Extracted page text data:

···

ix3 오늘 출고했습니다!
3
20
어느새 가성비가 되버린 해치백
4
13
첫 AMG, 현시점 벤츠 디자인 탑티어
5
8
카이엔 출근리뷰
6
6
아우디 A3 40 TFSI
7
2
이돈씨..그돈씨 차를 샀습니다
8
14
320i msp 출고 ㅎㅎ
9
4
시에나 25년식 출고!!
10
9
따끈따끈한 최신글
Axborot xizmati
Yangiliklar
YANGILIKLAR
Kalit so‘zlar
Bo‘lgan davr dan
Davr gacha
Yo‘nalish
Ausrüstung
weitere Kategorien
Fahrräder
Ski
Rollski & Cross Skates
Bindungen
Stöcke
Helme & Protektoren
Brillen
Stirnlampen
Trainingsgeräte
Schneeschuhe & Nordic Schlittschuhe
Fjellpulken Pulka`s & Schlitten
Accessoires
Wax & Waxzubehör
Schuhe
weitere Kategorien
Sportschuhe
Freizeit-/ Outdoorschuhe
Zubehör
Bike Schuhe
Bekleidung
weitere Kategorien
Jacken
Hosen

···

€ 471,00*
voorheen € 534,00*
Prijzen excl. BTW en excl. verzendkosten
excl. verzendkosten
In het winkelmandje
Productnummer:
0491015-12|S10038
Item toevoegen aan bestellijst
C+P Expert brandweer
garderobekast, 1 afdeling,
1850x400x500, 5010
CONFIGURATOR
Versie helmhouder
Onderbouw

···

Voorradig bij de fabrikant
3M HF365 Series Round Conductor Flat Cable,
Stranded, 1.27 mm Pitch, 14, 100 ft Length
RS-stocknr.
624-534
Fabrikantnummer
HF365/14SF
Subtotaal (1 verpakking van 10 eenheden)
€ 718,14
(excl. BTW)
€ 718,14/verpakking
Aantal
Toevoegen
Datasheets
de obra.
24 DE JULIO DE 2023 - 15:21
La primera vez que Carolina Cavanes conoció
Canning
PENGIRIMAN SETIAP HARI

···

▶ _Exercise directions_: Look through the records for the string "verpakking". Copy every line that has it.

▶ _Result of this task_:
Subtotaal (1 verpakking van 10 eenheden)
€ 718,14/verpakking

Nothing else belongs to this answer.